Taxpayers who are, or are considering, participating in opportunity zones may be wondering how the coronavirus will affect such investments. While certain deadlines have automatically been extended and others have been extended by exercise of IRS authority, other deadlines have not been extended. Below is a summary of the impact of the coronavirus pandemic on taxpayers participating in opportunity zone investments:

  • Generally, an investor must reinvest capital gains within 180 days of the transaction that produced such capital gains. For an investor with capital gains for which the 180-day reinvestment deadline falls between April 1, 2020 and July 15, 2020, that deadline is extended to July 15, 2020, without further action required by the investor. Thus, for example, an investor with a gain for which the rollover period would have ended on April 3, 2020 now has until July 15, 2020 to invest in a qualified opportunity fund. The extension is automatic, so the investor does not need to file an extension form to obtain the benefit of the extended rollover period.

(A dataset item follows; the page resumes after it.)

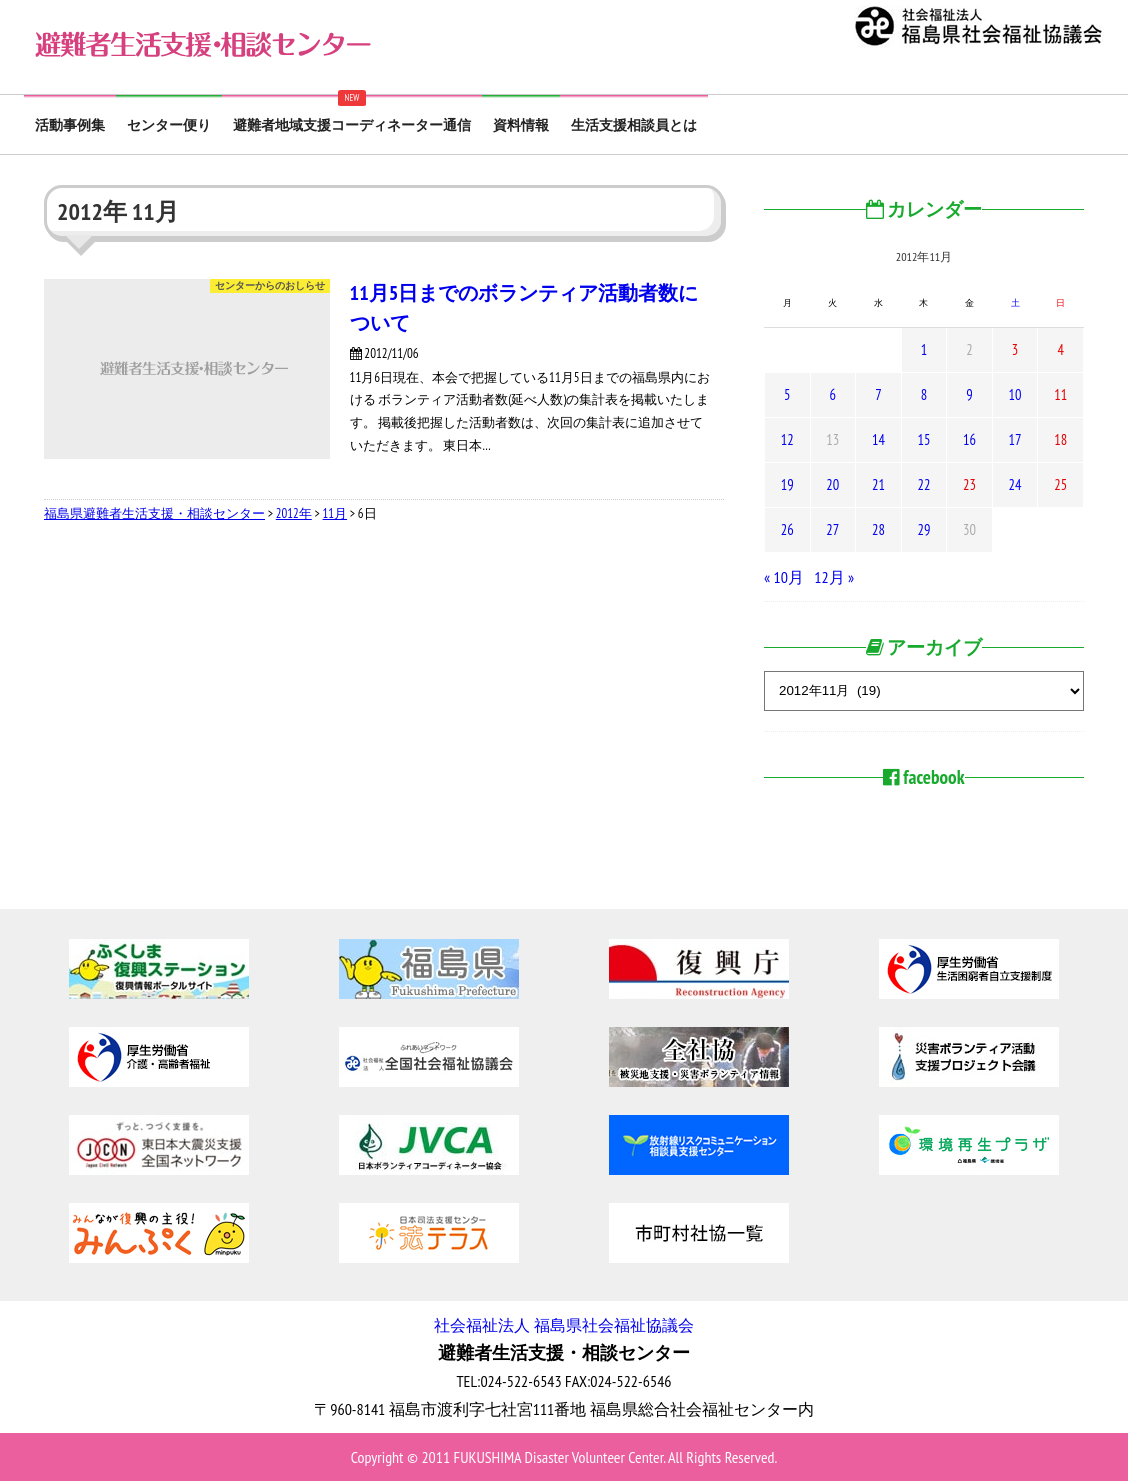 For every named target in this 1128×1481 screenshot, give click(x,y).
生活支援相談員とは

  • The COVID-19 pandemic has resulted in numerous states being declared federal disaster areas, including the following initial, larger states: New York, Washington, California, New Jersey, Florida, Texas, North Carolina, and Louisiana. For opportunity zone projects that are located in such federally declared disaster areas, two extensions may apply:
    • Typically, opportunity zone businesses (QOZBs) can hold cash in excess of the 5% standard for a period of up to 31 months if (1) there is a written plan that identifies the cash as held for the acquisition, construction, or substantial improvement of opportunity zone property; (2) there is a written schedule showing that the cash will be used within 31 months; and (3) the business substantially complies with the written schedule. This usual 31-month working capital safe harbor may be extended by an additional 24 months if the project is delayed because of the COVID-19 outbreak and it is located in a federally declared disaster area. The QOZB must spend the proceeds consistent with the plans that it had in place before the disaster delayed their expenditure.

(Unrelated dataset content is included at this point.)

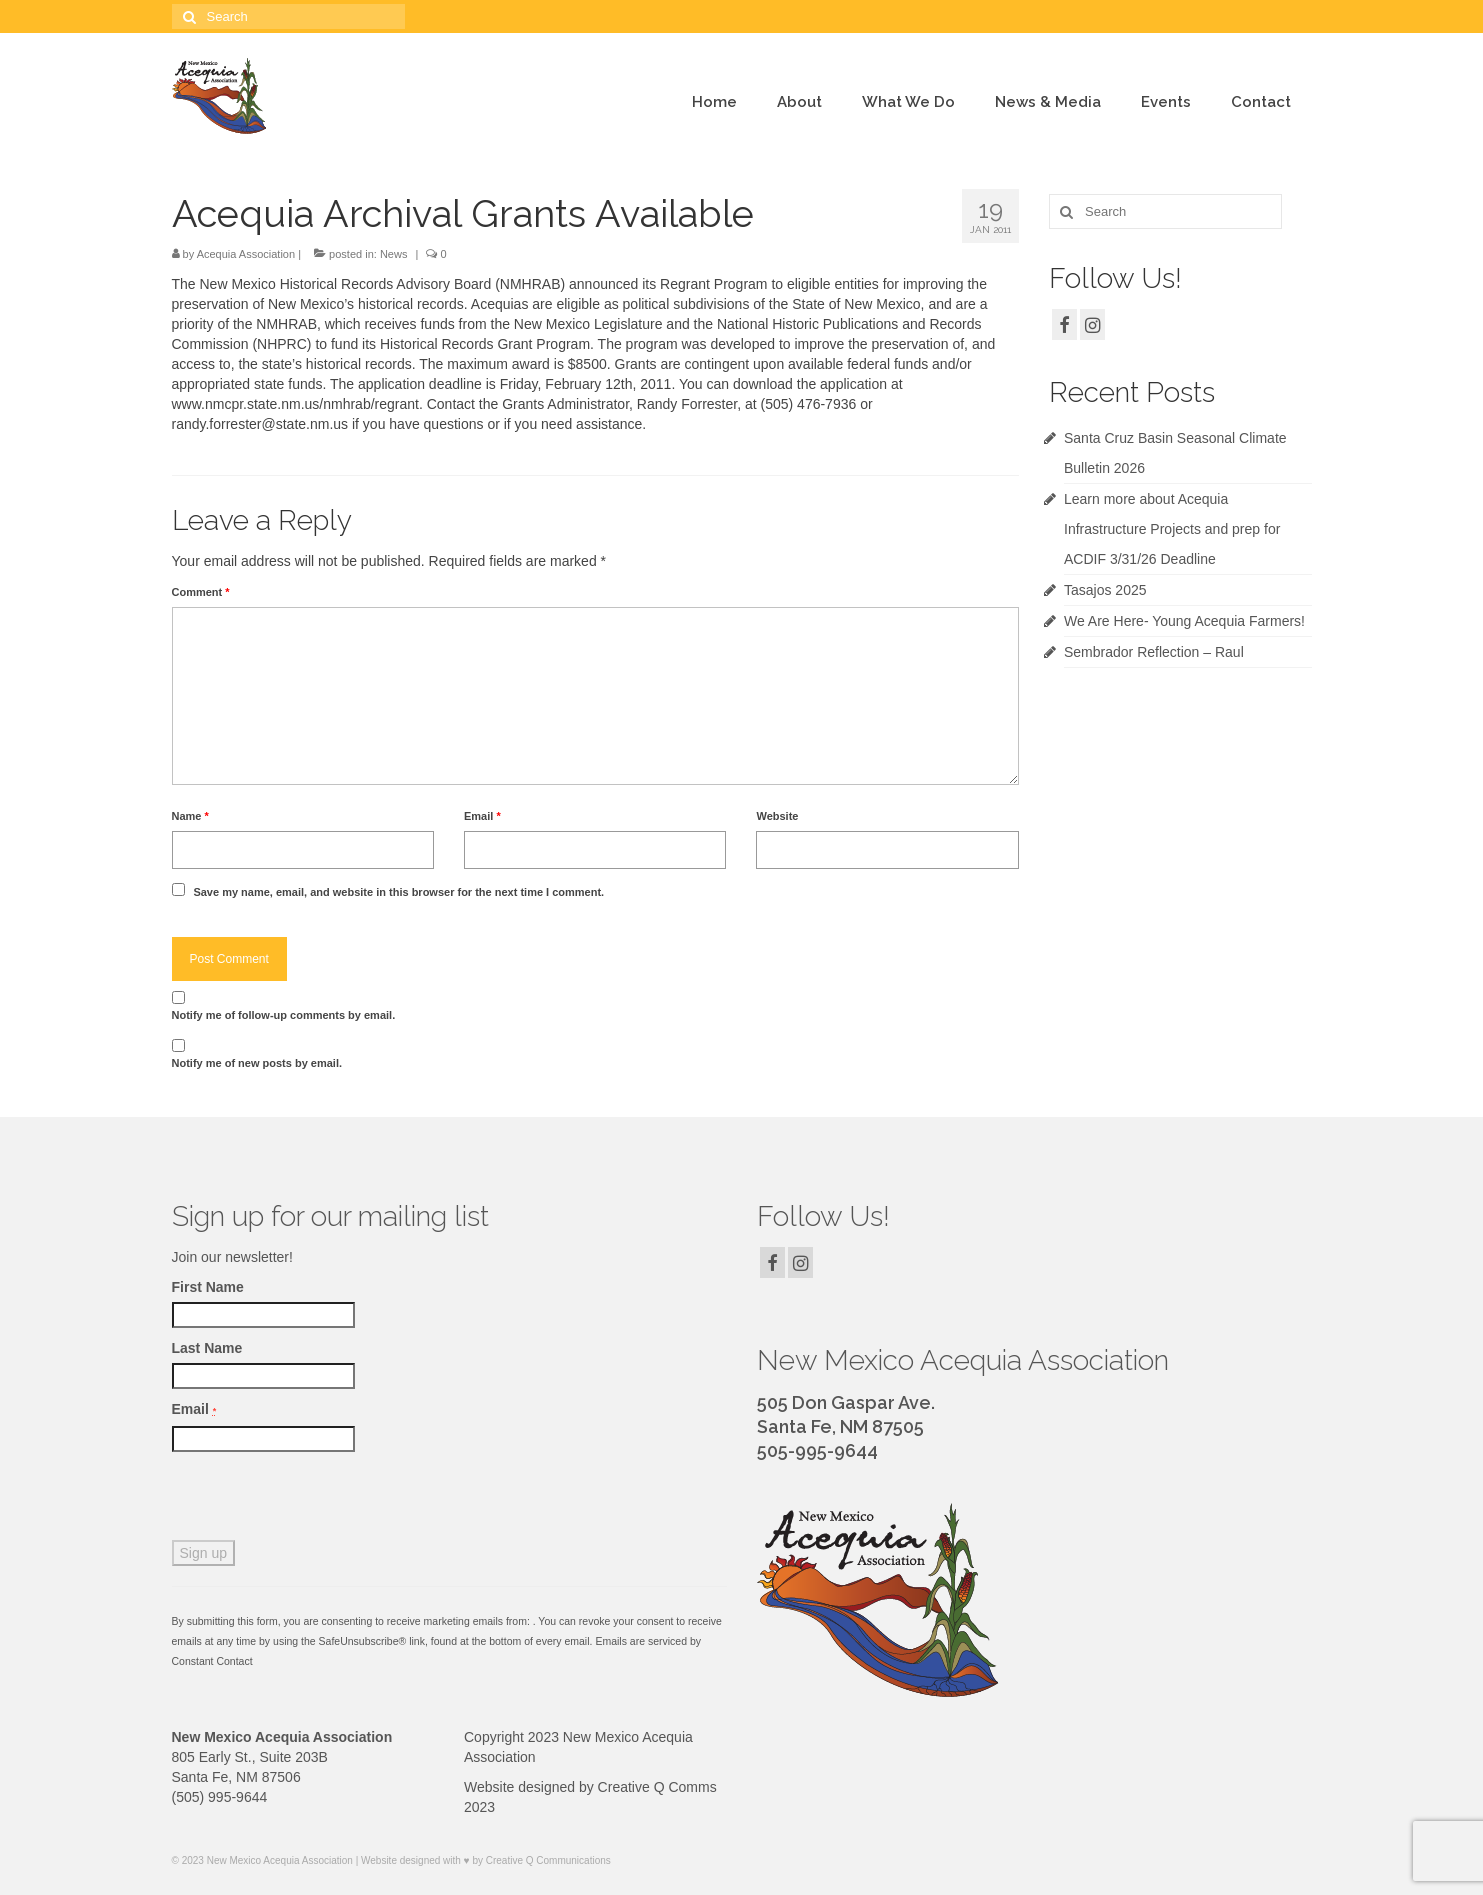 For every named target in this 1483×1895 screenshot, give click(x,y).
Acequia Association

    • A qualified opportunity zone fund (QOF) is allowed 12 months from the date of the distribution, sale, or disposition of qualified opportunity zone stock, qualified opportunity zone partnership interests, or qualified opportunity zone business property to reinvest proceeds from such transaction in other qualifying property. The 12-month period that a QOF has to reinvest the proceeds of sales of parts of its assets may be extended by an additional 12 months if the relevant opportunity zone project is located in a federally declared disaster area. The QOF must invest the proceeds in a manner consistent with the plans that it had in place before the disaster delayed such investment.
  • Under the existing opportunity zone program (OZ Program) regulations, the working capital safe harbor period and the period for reinvestment by a QOF (both described above) may be extended if a delay in government permitting causes a delay of the relevant project. Thus, for example, if there is a delay in government approvals necessary for renovation or construction work on a project to proceed, this existing deferral provision is available in the COVID-19 context to enable an extension for the period of delay.
  • Interested parties have requested that the IRS provide COVID-19-based relief on many of the other deadlines in the OZ Program, such as the testing dates for QOF status (i.e., the date by which a QOF must invest available cash in eligible projects) and the period for substantial improvement of property in order for such property to qualify as qualified opportunity zone business property, among other things. In addition, the IRS has not issued any guidance regarding how an affected taxpayer would claim the benefits of the above extensions. We are continuing to monitor IRS notices for any additional relief that may be made available to participants in the OZ Program and will update this guidance accordingly if any notices are issued.